Exercise details: Extract each line from the entries below that has the string "height" in it.

Extracted records

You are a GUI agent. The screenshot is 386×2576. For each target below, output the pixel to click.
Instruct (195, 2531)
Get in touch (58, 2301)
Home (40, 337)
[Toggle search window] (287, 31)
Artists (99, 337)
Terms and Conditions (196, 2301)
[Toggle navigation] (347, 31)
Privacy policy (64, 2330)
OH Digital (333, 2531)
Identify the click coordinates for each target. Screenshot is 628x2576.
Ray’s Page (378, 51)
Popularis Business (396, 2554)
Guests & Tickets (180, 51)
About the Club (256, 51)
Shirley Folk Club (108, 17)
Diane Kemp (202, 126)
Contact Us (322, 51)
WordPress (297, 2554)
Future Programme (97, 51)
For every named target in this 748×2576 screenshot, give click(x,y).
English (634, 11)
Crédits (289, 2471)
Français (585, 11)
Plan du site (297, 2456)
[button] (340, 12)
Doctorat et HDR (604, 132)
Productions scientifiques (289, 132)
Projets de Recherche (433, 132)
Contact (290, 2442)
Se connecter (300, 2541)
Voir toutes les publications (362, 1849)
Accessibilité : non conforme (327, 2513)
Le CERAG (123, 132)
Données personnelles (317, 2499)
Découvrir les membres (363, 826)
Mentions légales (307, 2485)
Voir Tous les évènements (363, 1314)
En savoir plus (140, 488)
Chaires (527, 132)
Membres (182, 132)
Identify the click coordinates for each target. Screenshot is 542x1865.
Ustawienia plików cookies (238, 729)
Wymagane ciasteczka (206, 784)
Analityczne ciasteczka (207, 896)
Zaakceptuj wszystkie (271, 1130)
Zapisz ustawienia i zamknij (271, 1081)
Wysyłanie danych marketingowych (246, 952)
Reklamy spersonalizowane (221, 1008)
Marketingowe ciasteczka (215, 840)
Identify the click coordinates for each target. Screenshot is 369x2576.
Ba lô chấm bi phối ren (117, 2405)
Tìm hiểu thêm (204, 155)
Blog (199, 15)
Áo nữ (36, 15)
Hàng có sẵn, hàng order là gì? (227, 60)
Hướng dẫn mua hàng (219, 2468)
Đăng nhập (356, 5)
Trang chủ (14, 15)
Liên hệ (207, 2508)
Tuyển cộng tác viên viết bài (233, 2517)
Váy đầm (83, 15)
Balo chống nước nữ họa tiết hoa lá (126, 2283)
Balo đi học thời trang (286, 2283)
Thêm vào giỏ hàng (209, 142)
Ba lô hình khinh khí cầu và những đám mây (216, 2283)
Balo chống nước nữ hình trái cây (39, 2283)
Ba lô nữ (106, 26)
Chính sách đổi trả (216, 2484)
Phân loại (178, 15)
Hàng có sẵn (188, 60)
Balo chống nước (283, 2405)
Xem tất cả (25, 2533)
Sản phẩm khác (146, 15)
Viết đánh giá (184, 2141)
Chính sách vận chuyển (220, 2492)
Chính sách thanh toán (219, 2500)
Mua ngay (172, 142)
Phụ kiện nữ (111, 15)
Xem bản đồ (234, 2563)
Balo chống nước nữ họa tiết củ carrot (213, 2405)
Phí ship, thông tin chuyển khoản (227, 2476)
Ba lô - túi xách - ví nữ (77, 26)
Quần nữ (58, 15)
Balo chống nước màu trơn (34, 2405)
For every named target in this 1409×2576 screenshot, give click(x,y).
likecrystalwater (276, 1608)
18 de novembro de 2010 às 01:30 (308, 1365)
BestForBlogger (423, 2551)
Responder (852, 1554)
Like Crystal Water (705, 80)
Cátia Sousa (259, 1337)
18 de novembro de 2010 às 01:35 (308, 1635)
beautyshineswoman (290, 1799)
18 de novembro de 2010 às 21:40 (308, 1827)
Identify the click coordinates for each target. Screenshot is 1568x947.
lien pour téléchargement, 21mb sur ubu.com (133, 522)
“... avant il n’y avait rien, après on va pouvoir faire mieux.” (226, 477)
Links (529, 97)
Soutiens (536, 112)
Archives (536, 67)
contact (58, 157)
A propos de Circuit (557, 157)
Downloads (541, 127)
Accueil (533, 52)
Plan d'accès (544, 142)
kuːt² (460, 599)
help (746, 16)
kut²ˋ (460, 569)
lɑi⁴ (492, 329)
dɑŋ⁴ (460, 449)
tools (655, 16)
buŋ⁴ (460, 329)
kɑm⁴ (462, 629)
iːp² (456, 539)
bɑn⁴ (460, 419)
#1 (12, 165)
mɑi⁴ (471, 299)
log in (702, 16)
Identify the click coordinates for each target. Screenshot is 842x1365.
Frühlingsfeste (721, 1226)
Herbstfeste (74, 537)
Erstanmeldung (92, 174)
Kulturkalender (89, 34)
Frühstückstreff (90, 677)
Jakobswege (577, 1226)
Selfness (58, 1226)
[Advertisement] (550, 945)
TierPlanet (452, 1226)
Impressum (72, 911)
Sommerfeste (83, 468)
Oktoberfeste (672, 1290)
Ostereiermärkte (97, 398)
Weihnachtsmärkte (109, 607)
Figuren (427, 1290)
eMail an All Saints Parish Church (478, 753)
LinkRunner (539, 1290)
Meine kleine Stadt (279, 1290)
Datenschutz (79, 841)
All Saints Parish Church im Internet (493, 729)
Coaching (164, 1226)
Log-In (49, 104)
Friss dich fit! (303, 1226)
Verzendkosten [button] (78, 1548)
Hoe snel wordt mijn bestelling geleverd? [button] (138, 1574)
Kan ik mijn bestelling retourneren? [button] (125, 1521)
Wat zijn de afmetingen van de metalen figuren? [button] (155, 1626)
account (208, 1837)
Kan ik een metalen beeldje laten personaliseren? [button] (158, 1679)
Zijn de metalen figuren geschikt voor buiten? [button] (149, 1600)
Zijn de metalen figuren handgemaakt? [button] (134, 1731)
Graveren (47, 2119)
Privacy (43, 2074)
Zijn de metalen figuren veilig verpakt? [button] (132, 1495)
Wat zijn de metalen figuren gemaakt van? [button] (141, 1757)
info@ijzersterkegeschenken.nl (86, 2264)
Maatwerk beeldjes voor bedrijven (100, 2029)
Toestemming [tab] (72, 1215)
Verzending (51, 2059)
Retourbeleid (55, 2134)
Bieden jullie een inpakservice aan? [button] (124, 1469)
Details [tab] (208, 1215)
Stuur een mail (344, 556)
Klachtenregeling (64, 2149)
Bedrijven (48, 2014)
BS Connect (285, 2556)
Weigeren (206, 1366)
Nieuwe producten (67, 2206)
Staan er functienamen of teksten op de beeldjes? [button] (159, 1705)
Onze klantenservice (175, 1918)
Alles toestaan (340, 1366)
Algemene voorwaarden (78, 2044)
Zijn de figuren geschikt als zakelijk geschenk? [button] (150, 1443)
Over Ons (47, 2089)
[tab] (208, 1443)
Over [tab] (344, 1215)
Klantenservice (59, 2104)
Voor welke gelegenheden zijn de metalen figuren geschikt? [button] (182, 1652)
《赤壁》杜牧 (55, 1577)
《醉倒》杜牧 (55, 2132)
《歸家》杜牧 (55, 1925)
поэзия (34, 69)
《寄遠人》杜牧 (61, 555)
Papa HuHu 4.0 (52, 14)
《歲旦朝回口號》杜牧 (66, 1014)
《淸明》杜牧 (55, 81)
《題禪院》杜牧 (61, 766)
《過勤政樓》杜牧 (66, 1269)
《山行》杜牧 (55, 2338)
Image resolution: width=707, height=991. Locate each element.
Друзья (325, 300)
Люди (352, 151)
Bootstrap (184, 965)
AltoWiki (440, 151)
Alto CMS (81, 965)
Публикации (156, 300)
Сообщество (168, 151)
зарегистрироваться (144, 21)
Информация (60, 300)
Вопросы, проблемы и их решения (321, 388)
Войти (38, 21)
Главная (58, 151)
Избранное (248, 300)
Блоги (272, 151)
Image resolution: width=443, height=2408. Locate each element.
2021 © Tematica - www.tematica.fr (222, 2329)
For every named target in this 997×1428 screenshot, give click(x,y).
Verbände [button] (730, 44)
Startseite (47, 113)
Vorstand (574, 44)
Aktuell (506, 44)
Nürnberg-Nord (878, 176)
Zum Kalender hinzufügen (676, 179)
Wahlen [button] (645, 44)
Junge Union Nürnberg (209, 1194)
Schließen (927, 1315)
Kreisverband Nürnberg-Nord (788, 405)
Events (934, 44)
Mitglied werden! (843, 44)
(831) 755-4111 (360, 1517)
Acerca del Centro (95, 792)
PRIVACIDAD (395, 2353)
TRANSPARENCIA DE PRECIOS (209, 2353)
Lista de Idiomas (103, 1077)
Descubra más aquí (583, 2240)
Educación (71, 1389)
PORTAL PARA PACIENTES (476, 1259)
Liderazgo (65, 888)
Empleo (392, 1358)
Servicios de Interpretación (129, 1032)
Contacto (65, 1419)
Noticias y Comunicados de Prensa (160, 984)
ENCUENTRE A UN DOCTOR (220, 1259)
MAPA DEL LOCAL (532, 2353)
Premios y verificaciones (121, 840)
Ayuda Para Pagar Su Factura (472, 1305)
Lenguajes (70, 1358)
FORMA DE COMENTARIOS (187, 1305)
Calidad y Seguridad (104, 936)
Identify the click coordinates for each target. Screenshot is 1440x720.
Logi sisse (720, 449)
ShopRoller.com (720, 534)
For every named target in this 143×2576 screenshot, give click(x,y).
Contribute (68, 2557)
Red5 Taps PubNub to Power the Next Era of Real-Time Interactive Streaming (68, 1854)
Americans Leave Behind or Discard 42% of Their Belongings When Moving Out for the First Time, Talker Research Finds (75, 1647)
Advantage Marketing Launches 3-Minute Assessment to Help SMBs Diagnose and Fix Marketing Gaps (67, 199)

Response:
Image resolution: width=707, height=991. Locate each element.
Image resolution: width=443, height=2408. Locate each element.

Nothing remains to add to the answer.